After leaving my short-lived life as a Londoner, I did a week-long ultra touristy trek through Italy, hitting up Rome, Venice, Pompeii, and the Amalfi Coast. Everyone assured me I would absolutely love the romantic old-world charm of Venice. But after three days of exploring the maze-like canals and carless streets, I wasn’t impressed.
To me, I could easily see how Venice could be like the Times Square of Italy—the overcrowded tourist trap where no local in their right mind would ever go. Maybe it was just the time of year (late April) or the places I’d visited, but it seemed as though every narrow walkway was jam-packed with groups of map-wielding, camera happy tourists.
The antique architecture was enough to make me reach for my own camera at every turn. But after a while most of the streets (and my photographs) began to look the same. Okay, so maybe all of that weaving over and around canals led me in circles more times than I’d like to admit, but the narrow walkways crowded with storefronts, restaurants, and hotels really did become difficult to tell apart from one another.

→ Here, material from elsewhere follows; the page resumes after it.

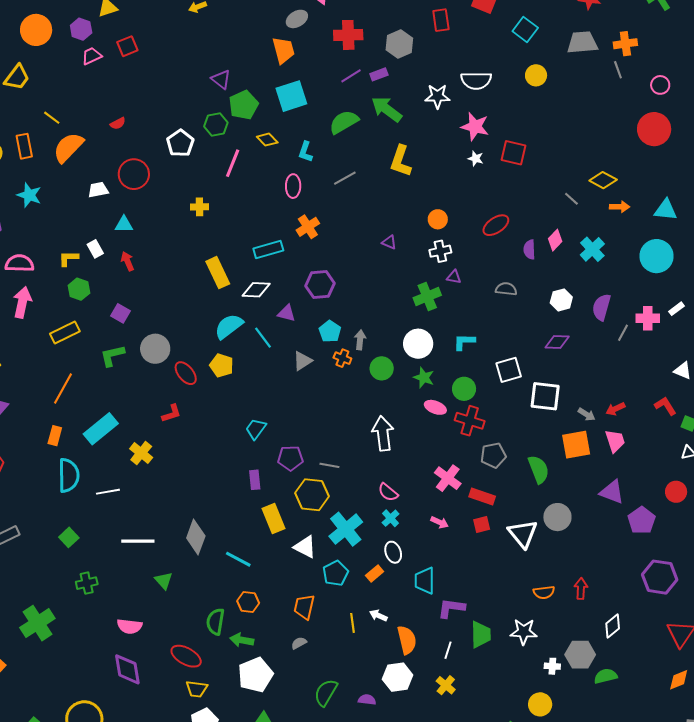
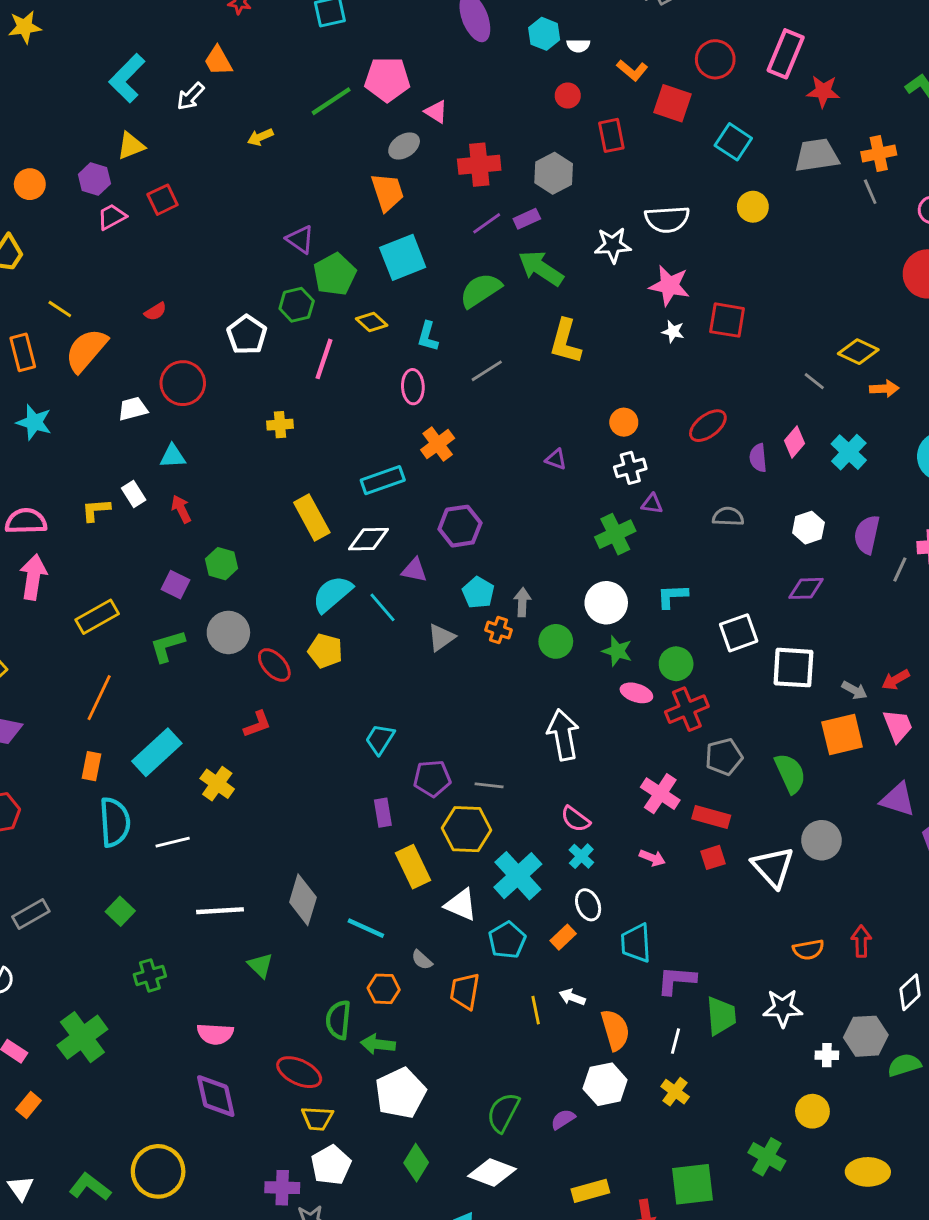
orange circle: (36, 30) -> (30, 184), size x0.7
green hexagon: (79, 289) -> (222, 564), moved
red cross: (470, 421) -> (687, 709), turned -36
gray semicircle: (299, 643) -> (422, 960), moved, turned -105
purple semicircle: (367, 700) -> (563, 1119), turned -36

Sometimes (particularly when I was hangry or had to pee) it was just downright annoying to look across the street and see where I wanted to go, only to have to go six blocks out of my way to the nearest bridge to do so—and then getting lost. Lazy/dumb I know, but I don’t like maps and well, this is what happens when you don’t use maps in Venice.
A lot of people talk about how romantic Venice is. I wasn’t there on a romantic getaway, but the sheer amount of people at every turn made me wonder how anyone could consider Venice a romantic destination. These must be the same kind of people who also think New Years in Times Square or Jumbotron marriage proposals are romantic as well.
And let’s not forgot the infamous gondola ride. I knew they would be expensive, but $80-$100 to ride down a crowded canal alongside noisy motorboats while sucking in exhaust fumes? No thanks, I’ll go stuff my face with a five course meal of carbs at an awesome restaurant for that kind of money. I saw gondola guides talking on their cell phones and shouting at one another when they got within earshot. Ooh yes, I’ll take my romance with a side of boat rage please! (Okay I’m sure they’re really not that bad, this is just my way of justifying the fact that I didn’t spend that insane amount of money).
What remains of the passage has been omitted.